__EXERCISE DIRECTIONS__. Search the material below for the string "punt" and list each line that holds it.

__DATA EXTRACTS__.
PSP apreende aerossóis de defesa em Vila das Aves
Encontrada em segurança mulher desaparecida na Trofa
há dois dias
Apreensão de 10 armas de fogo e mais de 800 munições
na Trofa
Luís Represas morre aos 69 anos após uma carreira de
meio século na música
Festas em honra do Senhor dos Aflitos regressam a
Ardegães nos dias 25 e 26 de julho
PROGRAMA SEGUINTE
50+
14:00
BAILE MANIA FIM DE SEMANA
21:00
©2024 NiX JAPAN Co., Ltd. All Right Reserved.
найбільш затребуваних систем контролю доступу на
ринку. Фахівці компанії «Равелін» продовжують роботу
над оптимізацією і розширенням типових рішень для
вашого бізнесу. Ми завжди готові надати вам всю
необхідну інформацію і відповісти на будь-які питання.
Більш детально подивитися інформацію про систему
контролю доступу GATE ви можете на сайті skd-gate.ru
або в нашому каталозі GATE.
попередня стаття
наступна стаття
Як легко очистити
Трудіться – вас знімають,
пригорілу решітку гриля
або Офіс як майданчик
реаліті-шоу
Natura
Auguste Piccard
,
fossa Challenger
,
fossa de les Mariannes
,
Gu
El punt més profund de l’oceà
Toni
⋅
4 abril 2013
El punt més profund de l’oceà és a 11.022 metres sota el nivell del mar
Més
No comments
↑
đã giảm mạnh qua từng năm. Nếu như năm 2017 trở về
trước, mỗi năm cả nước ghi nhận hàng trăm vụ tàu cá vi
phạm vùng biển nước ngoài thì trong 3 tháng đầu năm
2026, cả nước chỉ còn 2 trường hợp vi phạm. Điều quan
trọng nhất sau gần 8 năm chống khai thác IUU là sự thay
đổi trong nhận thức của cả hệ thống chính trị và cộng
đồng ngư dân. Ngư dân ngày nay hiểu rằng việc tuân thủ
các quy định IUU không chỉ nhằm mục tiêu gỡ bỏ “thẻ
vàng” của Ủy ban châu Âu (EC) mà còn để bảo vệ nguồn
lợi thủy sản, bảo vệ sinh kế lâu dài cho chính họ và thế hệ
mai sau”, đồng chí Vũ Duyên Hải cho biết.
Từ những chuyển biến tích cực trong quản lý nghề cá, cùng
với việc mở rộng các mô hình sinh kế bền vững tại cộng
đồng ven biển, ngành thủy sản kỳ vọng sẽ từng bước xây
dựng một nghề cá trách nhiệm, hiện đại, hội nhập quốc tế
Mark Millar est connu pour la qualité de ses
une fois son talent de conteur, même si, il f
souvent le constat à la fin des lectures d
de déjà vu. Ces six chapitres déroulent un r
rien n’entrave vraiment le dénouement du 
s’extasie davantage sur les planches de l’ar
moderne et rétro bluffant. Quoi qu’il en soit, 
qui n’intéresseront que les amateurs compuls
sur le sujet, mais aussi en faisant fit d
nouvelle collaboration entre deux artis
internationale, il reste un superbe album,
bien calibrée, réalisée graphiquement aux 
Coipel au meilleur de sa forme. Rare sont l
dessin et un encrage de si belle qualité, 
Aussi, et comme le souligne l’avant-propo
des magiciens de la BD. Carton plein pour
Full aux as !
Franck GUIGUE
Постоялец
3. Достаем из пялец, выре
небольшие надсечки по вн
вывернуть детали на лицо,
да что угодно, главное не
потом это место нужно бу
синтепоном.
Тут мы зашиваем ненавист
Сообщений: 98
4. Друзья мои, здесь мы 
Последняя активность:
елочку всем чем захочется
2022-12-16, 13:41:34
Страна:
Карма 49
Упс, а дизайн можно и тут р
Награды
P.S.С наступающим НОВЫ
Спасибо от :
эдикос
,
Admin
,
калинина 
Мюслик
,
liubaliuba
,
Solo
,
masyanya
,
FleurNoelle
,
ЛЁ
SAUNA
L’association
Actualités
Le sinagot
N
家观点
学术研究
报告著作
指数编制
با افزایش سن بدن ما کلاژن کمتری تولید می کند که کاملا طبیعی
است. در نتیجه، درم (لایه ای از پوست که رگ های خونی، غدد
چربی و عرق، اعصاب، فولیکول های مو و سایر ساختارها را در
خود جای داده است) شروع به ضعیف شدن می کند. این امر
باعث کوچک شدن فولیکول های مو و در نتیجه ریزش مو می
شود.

__WRITTEN SOLUTION__.
El punt més profund de l’oceà
El punt més profund de l’oceà és a 11.022 metres sota el nivell del mar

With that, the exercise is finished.